Help me retro-fy my music
August 17, 2009 1:20 AM   Subscribe

Help me write retro-styled video game music! I've finally found a system that works for me, but its supported music formats are OGG - which is nice, but too heavyweight for the kind of retro feel I want - and MOD/XM, which has definite potential...

I'm trying to go for a sort of classic 16-bit feel, and tracked audio formats seem like the obvious way to go here (since they're basically what the SNES used). The thing about MODs and XM files is that they depend on instrument samples, and I've been scouring the net looking for sources. Is there any good source for reliable low-fi instrument samples that sound appropriately video-gamey? I've seen soundfonts taken from various games, but I feel a bit odd using an existing game's instrument set, and the other soundfonts I've seen are these high-end professional-type things that are similarly no good for my purposes. What I really want is just a set of about 20-30 different basic instrument noises, all free to use - generic brass, generic strings, a bass, a flute, a handful of percussion noises, things like that, in WAV format if possible (or at least some form where I won't need a special soundfont librarian program to get at them). But where would I find such a thing?
posted by wanderingmind to Media & Arts (6 answers total) 7 users marked this as a favorite
 
You're slightly confusing two things here. At least, .ogg is a music container, but has no relevance (beyond its compression) to how the music it contains sounds. MODs are a music definition format, which have slightly more bearing on the sound of the music performed, but again, only tangentially.

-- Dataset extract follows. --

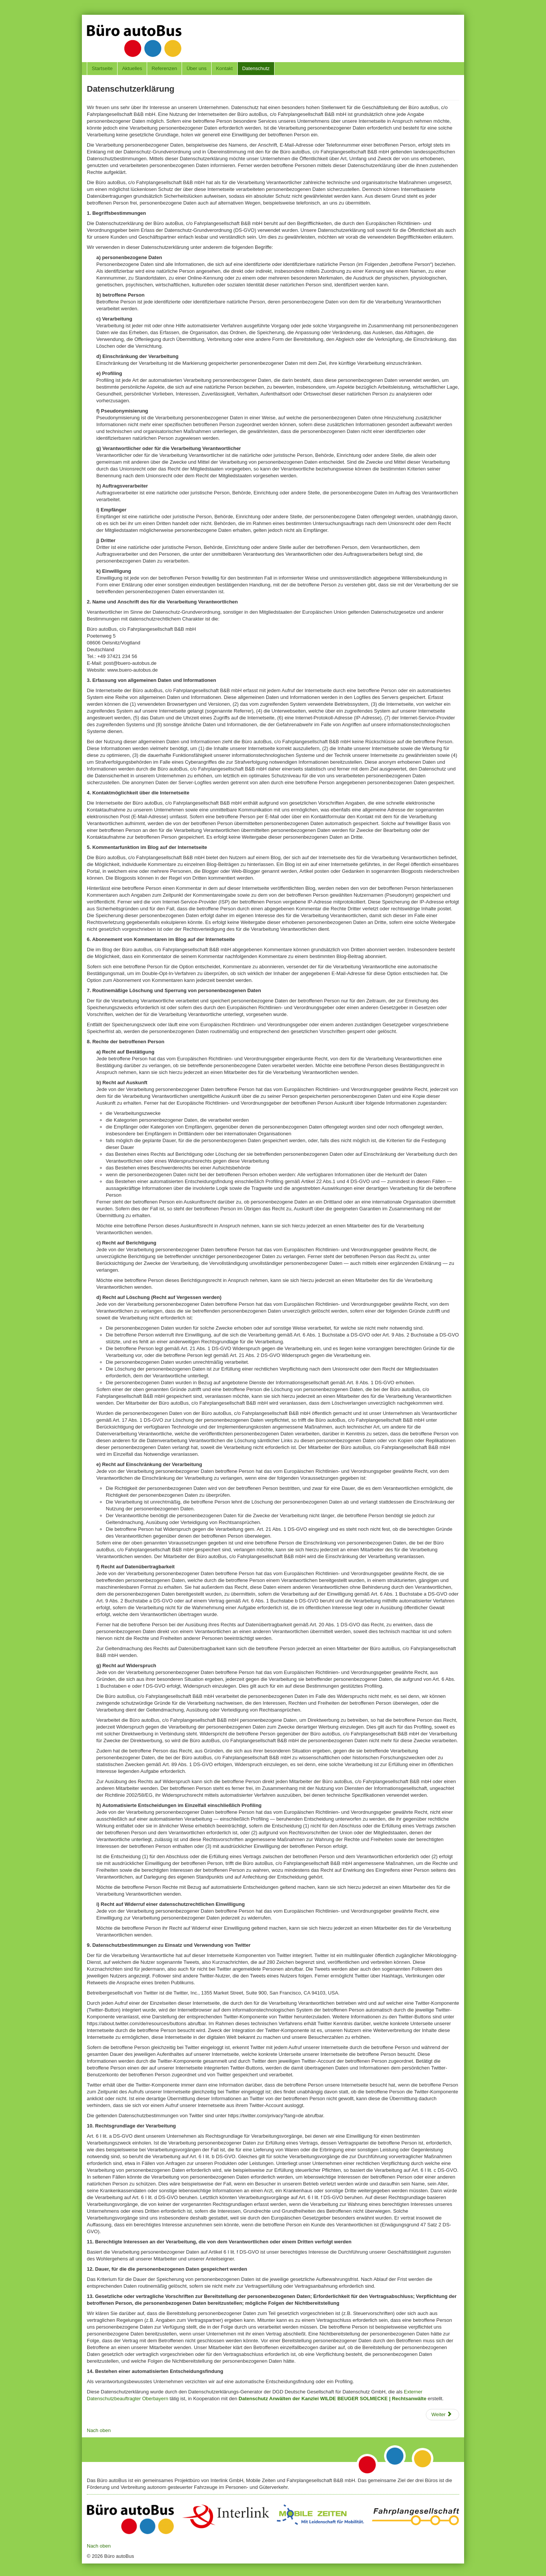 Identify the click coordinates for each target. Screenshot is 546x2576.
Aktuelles (132, 68)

You want: a) sound sources which sound reasonably gamey, b) a way of arranging those sounds into music (which may or may not be a MOD-based tracker, but could just as easily be a fully fledged DAW like Reaper (http://reaper.fm) and c) a final, distribution format, which could well be .ogg, or .mod files (though that leaves the listener to find the sounds themselves), or any other.

For sources, have a look at QuadraSID (http://refx.com/?page=products/quadrasid/summary), which is a softsynth that would work in any VSTi compatible host (such as the aforementioned Repear, amongst others) and is based on the SID chip in the Commodore 64 - you can't get much more gamey than that!

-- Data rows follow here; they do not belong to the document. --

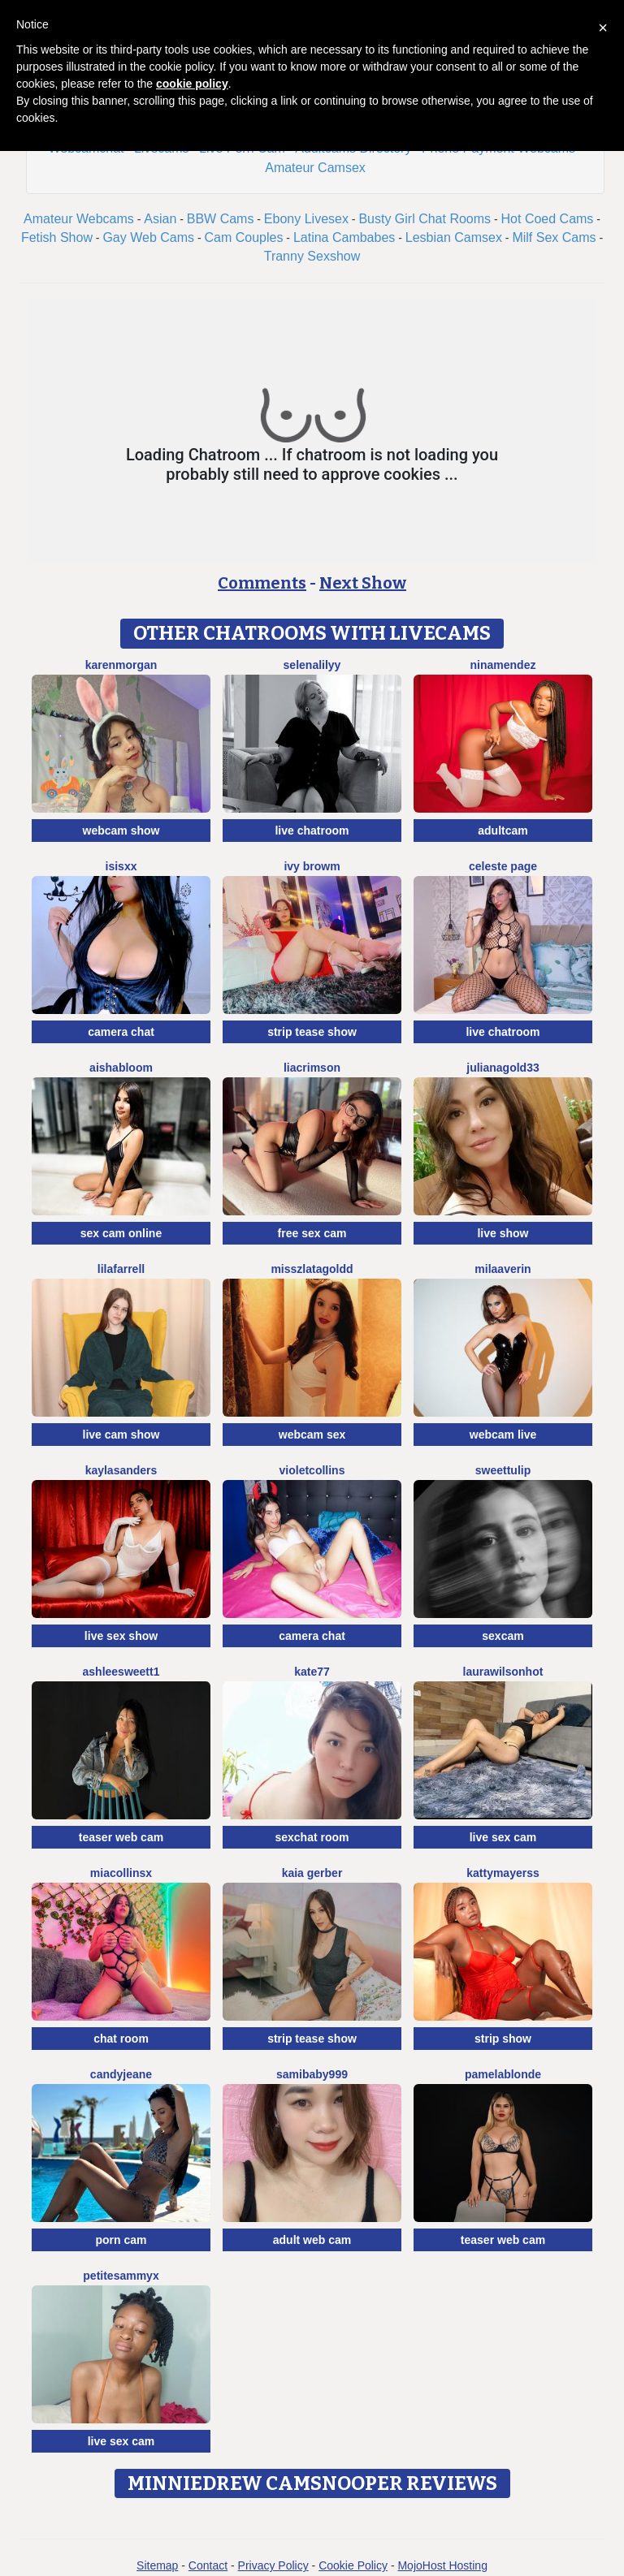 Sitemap (157, 2565)
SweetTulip (503, 1470)
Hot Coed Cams (547, 219)
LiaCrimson (312, 1067)
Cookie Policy (353, 2565)
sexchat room (312, 1837)
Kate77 (312, 1671)
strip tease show (312, 1031)
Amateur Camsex (315, 168)
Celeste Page (503, 866)
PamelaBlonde (503, 2074)
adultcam (502, 830)
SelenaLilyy (312, 664)
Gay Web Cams (148, 237)
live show (502, 1233)
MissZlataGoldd (312, 1268)
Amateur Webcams (79, 219)
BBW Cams (220, 219)
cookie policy (192, 83)
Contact (208, 2565)
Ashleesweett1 (121, 1671)
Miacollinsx (121, 1872)
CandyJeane (121, 2074)
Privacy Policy (273, 2565)
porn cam (120, 2239)
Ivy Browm (312, 866)
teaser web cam (121, 1837)
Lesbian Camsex (453, 237)
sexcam (502, 1635)
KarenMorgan (121, 664)
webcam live (503, 1434)
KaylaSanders (121, 1470)
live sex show (121, 1635)
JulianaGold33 (502, 1067)
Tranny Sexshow (312, 256)
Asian (160, 219)
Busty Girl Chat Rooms (424, 219)
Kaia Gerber (312, 1872)
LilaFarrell (121, 1268)
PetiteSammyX (120, 2275)
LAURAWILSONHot (503, 1671)
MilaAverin (502, 1268)
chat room (121, 2038)
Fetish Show (57, 237)
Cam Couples (244, 237)
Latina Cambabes (344, 237)
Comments (262, 583)
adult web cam (312, 2239)
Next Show (362, 583)
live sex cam (503, 1837)
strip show (502, 2038)
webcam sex (312, 1434)
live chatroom (312, 830)
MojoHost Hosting (442, 2565)
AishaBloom (121, 1067)
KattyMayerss (503, 1872)
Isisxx (121, 866)
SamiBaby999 (312, 2074)
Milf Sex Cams (554, 237)
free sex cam (312, 1233)
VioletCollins (312, 1470)
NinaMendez (503, 664)
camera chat (121, 1031)
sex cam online (121, 1233)
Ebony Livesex (306, 219)
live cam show (121, 1434)
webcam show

Otherwise, samples can be sequenced in a tracker, or in a DAW. Or you can layer samples, lines from the SID and other analog synth VSTis to produce your music.

After that, you'll mix-down/render the music into a distributable file. If it sounded 16-bit and gamey before the mix-down, it will do so afterwards too, even if you mixdown to .ogg, or you choose .mp3s, or whatever.

HTH...
posted by benzo8 at 1:29 AM on August 17, 2009 [1 favorite]


Best answer: A good source for opensourced samples is freesound. There is tons of material to wade through, but you may be able to find some retro samples you will like.
posted by sundri at 2:35 AM on August 17, 2009


Have a look at the sample used by chiptunes and SIDs, such as those found in Aminet or HVSC.
posted by XiBe at 3:20 AM on August 17, 2009


Best answer: Ah! You have chosen a righteous path to bit-wise enlightenment, young apprentice!

Download the original Soundtracker ST-disks from Aminet. These contain the original samples used by an eternal armada of tracker musicians, in music disks, demos and computer games during the eons of 16 bit dynasty rule.

Each disks contain perhaps as much as 1.44 megabytes of deliciously noisy, grainy 8 bit samples. Beats, drums, percussion, synths, bass, chords, even a few guitar and orchestra stabs for the lucky explorer. The lower the ST number, the more famous the sounds.

You might need to tune them individually or globally towards the nazi regime of modern production frequencies, but such was indeed the true challenge of the ninja trackster.

Now go!
posted by gmm at 4:46 AM on August 17, 2009 [2 favorites]


its supported music formats are OGG - which is nice, but too heavyweight for the kind of retro feel I want

An audio track's encoding doesn't affect the sound or feel of what is in it; it is the samples, synthesizers, production, and so on, that you put into the track that do. If you put 8-bit samples into a high-fidelity format, it will sound exactly like what you put into it (which I take as an advantage).
posted by advil at 7:20 AM on August 17, 2009


Response by poster: Thanks for the quick answers - I think I've found something that'll work. I'll put the results up on MeFi Music later on, once I've got a song.